H.L. Anand, J.
(1) Jiwat Bai's husband's father had a vending contract with Railway from 1920 to until his death in 1932 in Pakistan. Contract was then transferred to her husband which continued with him even after migration to India and till he died in 1961. After that it was transferred in the name of petitioner and was renewed from time to time. Last agreement was of 16.11.72 and it was signed by her son Hiralal. It was to expire on 31.7.74. By policy letter of 24.7.74, it was decided to renew licenses of individual, as distinct from contractors, without calling applications. On 26.7.74, petitioner was told that it was decided not to renew her license. After a temporary period, petitioners contract was terminated by letter dt. 22.11.76. Writ petition was filed on 28.11.74. During its pendency, there was a policy change per letter dt. 24.2.75 by which refugees were exempted from operation of current policy. The respondents raised a preliminary objection that the petition is by M/s Jiwat Bai and Sons' while petitioner had stated herself to be a widow and at places in the application 'petitioners' is mentioned and hence there is no proper petition. That the agreement had been signed by Hiralal who had described the firm as his proprietary concern and license Jiwat Bai had no locus standi. After narrating above facts, judgment para 5a, onwards is :
5A.M/s Jiwat Bai and Sons was apparently a loose name and style to describe the family which consists of Jiwat Bai and Hira lal. The various descriptions of M/s Jiwat Bai and Sons were apparently the result of linguistic inexactitude and it would be reasonable to treat the petition by the members of the family. I do not see why the widow and her son who are uneducated if not illiterate, should suffer because of legal procedures which involve unnecessary and cumbersome norms and because the counsel who drafted the petition did not or could not have precise instructions as to the status of the family and of the firm. It may be useful to remember that the practice and procedure of Courts is intended to further the course of justice and no to impede or obstruct it. I would, thereforee, treat this as a joint petition by Jiwat Bai and Hiralal and that is how the petition was heard on merits. Learned counsel for the petitioners sought to amend the petition so as to add the name of Hira Lal but I do not think it is necessary to have a formal amendment for the purpose. The objection is, thereforee, overruled.
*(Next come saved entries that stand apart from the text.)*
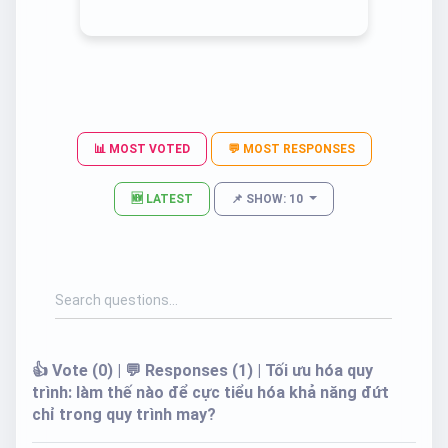
📊 MOST VOTED
💬 MOST RESPONSES
🆕 LATEST
📌 SHOW: 10
👍 Vote (0) | 💬 Responses (1) | Tối ưu hóa quy
trình: làm thế nào để cực tiểu hóa khả năng đứt
chỉ trong quy trình may?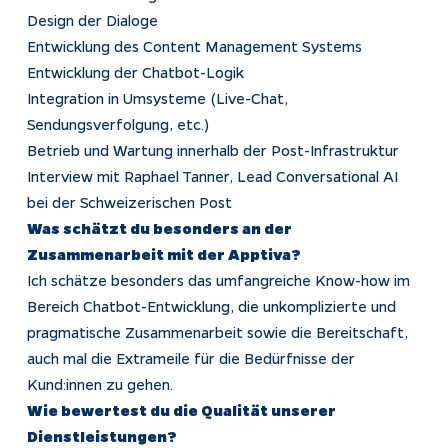
Design der Dialoge
Entwicklung des Content Management Systems
Entwicklung der Chatbot-Logik
Integration in Umsysteme (Live-Chat,
Sendungsverfolgung, etc.)
Betrieb und Wartung innerhalb der Post-Infrastruktur
Interview mit Raphael Tanner, Lead Conversational AI
bei der Schweizerischen Post
Was schätzt du besonders an der
Zusammenarbeit mit der Apptiva?
Ich schätze besonders das umfangreiche Know-how im
Bereich Chatbot-Entwicklung, die unkomplizierte und
pragmatische Zusammenarbeit sowie die Bereitschaft,
auch mal die Extrameile für die Bedürfnisse der
Kund:innen zu gehen.
Wie bewertest du die Qualität unserer
Dienstleistungen?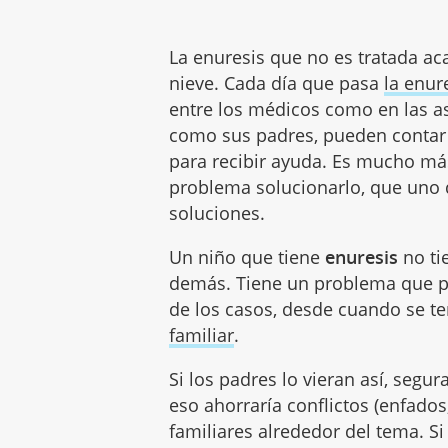
La enuresis que no es tratada ac
nieve. Cada día que pasa
la enur
entre los médicos como en las a
como sus padres, pueden contar
para recibir ayuda. Es mucho más
problema solucionarlo, que uno 
soluciones.
Un niño que tiene
enuresis
no ti
demás. Tiene un problema que pu
de los casos, desde cuando se t
familiar
.
Si los padres lo vieran así, segu
eso ahorraría conflictos (enfados
familiares alrededor del tema. Si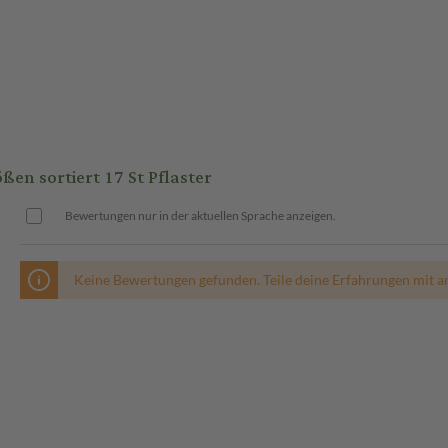
 sortiert 17 St Pflaster
Bewertungen nur in der aktuellen Sprache anzeigen.
Keine Bewertungen gefunden. Teile deine Erfahrungen mit a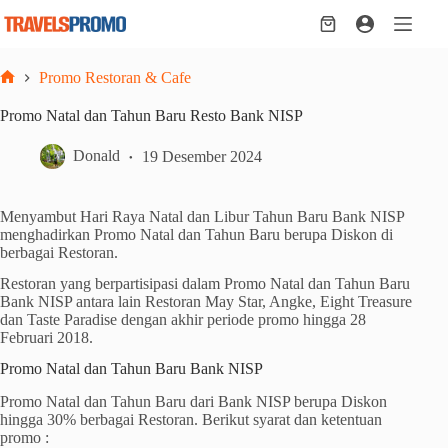
Skip
to
Shopping
content
cart
Promo Restoran & Cafe
Home
Promo Natal dan Tahun Baru Resto Bank NISP
Donald
19 Desember 2024
Menyambut Hari Raya Natal dan Libur Tahun Baru Bank NISP
menghadirkan Promo Natal dan Tahun Baru berupa Diskon di
berbagai Restoran.
Restoran yang berpartisipasi dalam Promo Natal dan Tahun Baru
Bank NISP antara lain Restoran May Star, Angke, Eight Treasure
dan Taste Paradise dengan akhir periode promo hingga 28
Februari 2018.
Promo Natal dan Tahun Baru Bank NISP
Promo Natal dan Tahun Baru dari Bank NISP berupa Diskon
hingga 30% berbagai Restoran. Berikut syarat dan ketentuan
promo :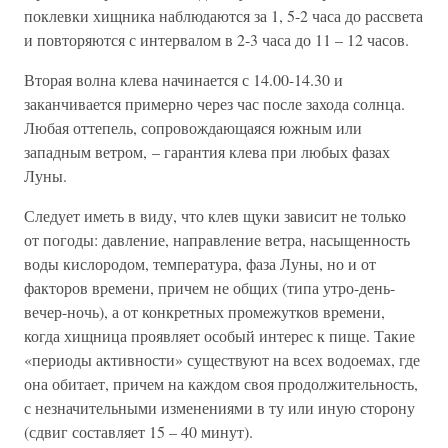
поклевки хищника наблюдаются за 1, 5-2 часа до рассвета
и повторяются с интервалом в 2-3 часа до 11 – 12 часов.
Вторая волна клева начинается с 14.00-14.30 и
заканчивается примерно через час после захода солнца.
Любая оттепель, сопровождающаяся южным или
западным ветром, – гарантия клева при любых фазах
Луны.
Следует иметь в виду, что клев щуки зависит не только
от погоды: давление, направление ветра, насыщенность
воды кислородом, температура, фаза Луны, но и от
факторов времени, причем не общих (типа утро-день-
вечер-ночь), а от конкретных промежутков времени,
когда хищница проявляет особый интерес к пище. Такие
«периоды активности» существуют на всех водоемах, где
она обитает, причем на каждом своя продолжительность,
с незначительными изменениями в ту или иную сторону
(сдвиг составляет 15 – 40 минут).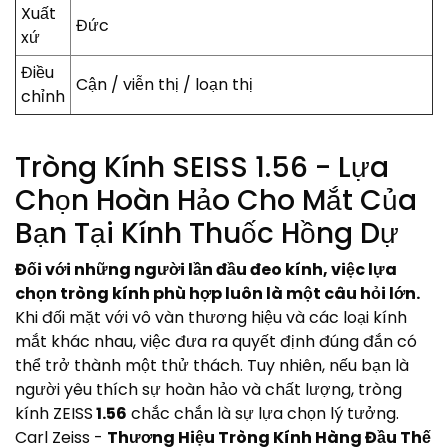
Xuất
Đức
xứ
Điều
Cận / viễn thị / loạn thị
chỉnh
Tròng Kính SEISS 1.56 - Lựa
Chọn Hoàn Hảo Cho Mắt Của
Bạn Tại Kính Thuốc Hồng Dự
Đối với những người lần đầu đeo kính, việc lựa
chọn tròng kính phù hợp luôn là một câu hỏi lớn.
Khi đối mặt với vô vàn thương hiệu và các loại kính
mắt khác nhau, việc đưa ra quyết định đúng đắn có
thể trở thành một thử thách. Tuy nhiên, nếu bạn là
người yêu thích sự hoàn hảo và chất lượng, tròng
kính ZEISS
1.56
chắc chắn là sự lựa chọn lý tưởng.
Carl Zeiss -
Thương Hiệu Tròng Kính Hàng Đầu Thế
(2) Whether there is any right to the renewal of the vending license either in terms of the agreement by virtue of the relevant policy, is the first question that requires consideration. Clause (2) (a) of the agreement provides that renewal of the license for further period would be at the 'discretion' of the Railway Administration. There was, thereforee, no right to renewal under the agreement. The revised policy in the matter of renewal of vending licenses laid down by the Railway Board in its letter of July 17, 1974, as set in the Railway Board's letter of July 24, 1974, however, clearly confers a right of renewal on such of existing vendees who conform to the requirements for renewal in terms of the said policy. According to this policy, a vendor who was holding an individual license in his own name and was himself actually doing the work without any vendor, helper, assistant etc. under him, was entitled to the renewal of the vending license from time to time even though he might have held it for more than six years provided his performance had been found continuously satisfactory. The policy further lays down that it must be strictly complied with. The power conferred on the authorities to renew licenses which satisfy the requirement for renewal laid down in the policy must be construed as a power coupled with a duty that must be exercised in favor of the subject if the requirements for such exercise are satisfied. To quote the language of Lord Cairns in the case of Frederic Guilder Julius 1880 (5) A.C. 214 'there may be something in the nature of the thing empowered to be done, something in the object for which it is to be done, something in the conditions under which is to be done, something into the title of the person or persons for whose benefit the power is to be exercised, which may couple the power with a duty, and make it the duty of the person in whom the power is reposed, to exercise that power then called upon to do so.' The principle was adopted by the judicial Committee in Alcock v. Chief Revenue Authority AIR 1923 P.C. 138 and had been approved by the Supreme Court. If the petitioners, being the existing licenses, satisfied the aforesaid requirement, they were certainly entitled, to the renewal in terms of the policy.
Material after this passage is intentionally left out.